Why am I doing this? There are three main reasons:
- Freelancers who offer proofreading services come from a wide variety of backgrounds and approach the task in different ways. Equally, tools and techniques are developing all the time, but clients have different expectations. We need to know what works best, and what is the most efficient way of working.
- Clients and others who use the services of proofreaders have their own systems and preferred techniques. But could they be more efficient (and therefore more cost-effective)?
- I teach proofreading, and want to be able to give sound guidance to learners. But I’m a learner myself, and enjoy academic study. I don’t have the time (or funds) available to take a formal course such as an MA, so this is my way of incorporating ‘academic’ study into my 30th year in the publishing industry.
The end product of the project will be a publication in book form (eBook or hard copy).
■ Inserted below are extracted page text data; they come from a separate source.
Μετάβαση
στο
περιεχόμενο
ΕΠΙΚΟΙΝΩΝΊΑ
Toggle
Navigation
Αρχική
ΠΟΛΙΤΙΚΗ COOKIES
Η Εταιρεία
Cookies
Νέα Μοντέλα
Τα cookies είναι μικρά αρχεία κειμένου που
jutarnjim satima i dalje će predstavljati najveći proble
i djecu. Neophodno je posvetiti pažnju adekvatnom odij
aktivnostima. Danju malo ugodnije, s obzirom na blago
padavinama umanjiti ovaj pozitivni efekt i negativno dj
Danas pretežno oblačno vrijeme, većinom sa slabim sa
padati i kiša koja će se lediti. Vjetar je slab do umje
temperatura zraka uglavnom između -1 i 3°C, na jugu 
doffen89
The book will not be a ‘how to proofread’ guide for beginners; rather, it will present an overview of how proofreading practice has developed since the early days of printing, and where it is now heading.
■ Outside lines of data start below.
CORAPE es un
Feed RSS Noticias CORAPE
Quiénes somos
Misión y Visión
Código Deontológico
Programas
Among other things, the book will include:
Part 1 – A brief history of proofreading
- Proofreading in the 1980s and 90s – emergence of DTP
- Proofreading in the noughties – growth in self-publishing
- Proofreading now – key results from the survey
Part 2 – Proofreading2020 – case studies from publishers, newspapers/magazines, companies/businesses/organisations
Part 3 – Tools for today and tomorrow
- Pens, pencils and proofreading marks
- Resources (dictionaries, reference books, online resources, etc.)
- Marking up PDFs
- Working with MS Word files
- Other media – websites, eBooks, social media (blogs, tweets, etc.), presentations, advertisements
The initial research stage is self-funded. I have contributed my time and a small financial contribution to set up the survey, web pages and initial marketing. The development of the publication will be crowdfunded.
The survey phase was completed in June 2018. The research/interview phase is ongoing, but has been delayed because of work/family issues.